◆ **Work request**: Only certain lines below are wanted: those starting at the line containing "Exclu. Demain nous" and ending at the line containing "Toutes les actus Ciné & Séries", both included, each retyped exactly.

◆ **Supplied material**:

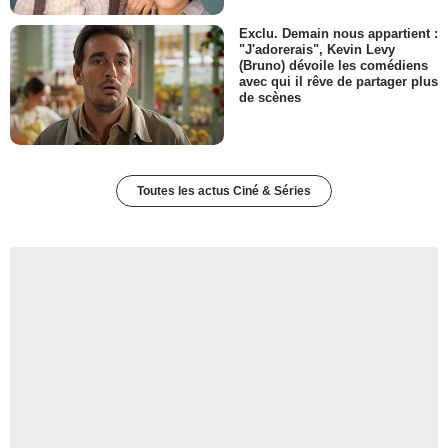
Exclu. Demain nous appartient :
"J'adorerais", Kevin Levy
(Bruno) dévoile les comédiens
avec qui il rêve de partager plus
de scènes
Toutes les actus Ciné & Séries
==
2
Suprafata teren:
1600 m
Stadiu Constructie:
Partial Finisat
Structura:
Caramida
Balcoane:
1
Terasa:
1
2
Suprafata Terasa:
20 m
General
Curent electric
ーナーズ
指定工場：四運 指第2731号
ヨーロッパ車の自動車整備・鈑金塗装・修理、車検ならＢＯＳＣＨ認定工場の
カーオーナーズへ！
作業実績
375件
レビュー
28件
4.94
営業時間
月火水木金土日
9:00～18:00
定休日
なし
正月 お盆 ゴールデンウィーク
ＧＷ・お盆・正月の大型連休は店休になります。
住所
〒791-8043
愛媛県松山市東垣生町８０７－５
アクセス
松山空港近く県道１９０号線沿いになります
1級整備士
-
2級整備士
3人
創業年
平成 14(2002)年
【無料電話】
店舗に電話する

◆ **Answer to the exercise**:
Exclu. Demain nous appartient :
"J'adorerais", Kevin Levy
(Bruno) dévoile les comédiens
avec qui il rêve de partager plus
de scènes
Toutes les actus Ciné & Séries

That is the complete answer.